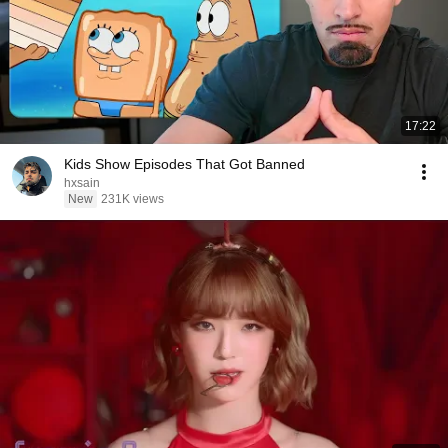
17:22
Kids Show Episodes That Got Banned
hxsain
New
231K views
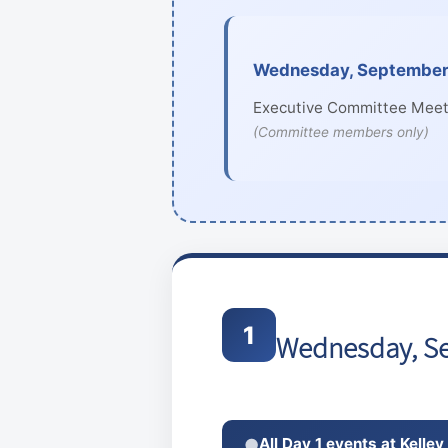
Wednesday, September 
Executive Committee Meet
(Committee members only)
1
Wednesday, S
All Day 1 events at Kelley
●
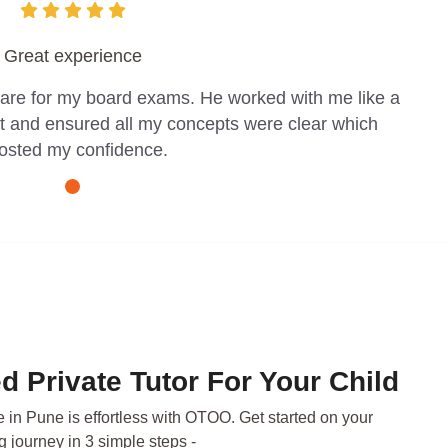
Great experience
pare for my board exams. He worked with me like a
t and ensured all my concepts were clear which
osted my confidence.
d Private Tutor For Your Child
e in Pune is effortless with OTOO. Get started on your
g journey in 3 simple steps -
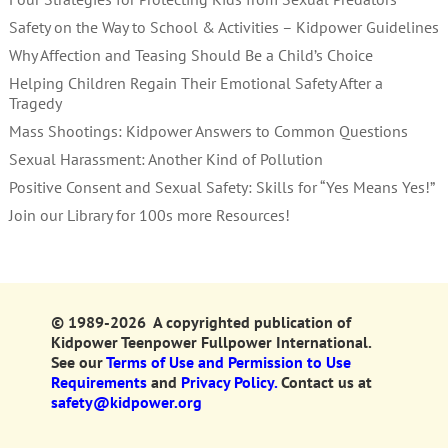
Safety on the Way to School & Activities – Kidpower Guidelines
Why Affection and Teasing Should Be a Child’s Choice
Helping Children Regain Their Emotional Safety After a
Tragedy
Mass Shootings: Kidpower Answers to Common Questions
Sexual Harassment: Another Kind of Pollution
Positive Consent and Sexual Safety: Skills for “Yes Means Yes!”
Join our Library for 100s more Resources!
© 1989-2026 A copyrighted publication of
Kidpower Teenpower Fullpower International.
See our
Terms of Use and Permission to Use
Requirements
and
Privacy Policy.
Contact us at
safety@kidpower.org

__________

• **TASK OBJECTIVE**
Please repeat the line that contains "Privacy Policy." and every line after it through the end of the material above, exactly and with nothing added.

• **RESPONSE TO THIS TASK**
Privacy Policy.
Contact us at
safety@kidpower.org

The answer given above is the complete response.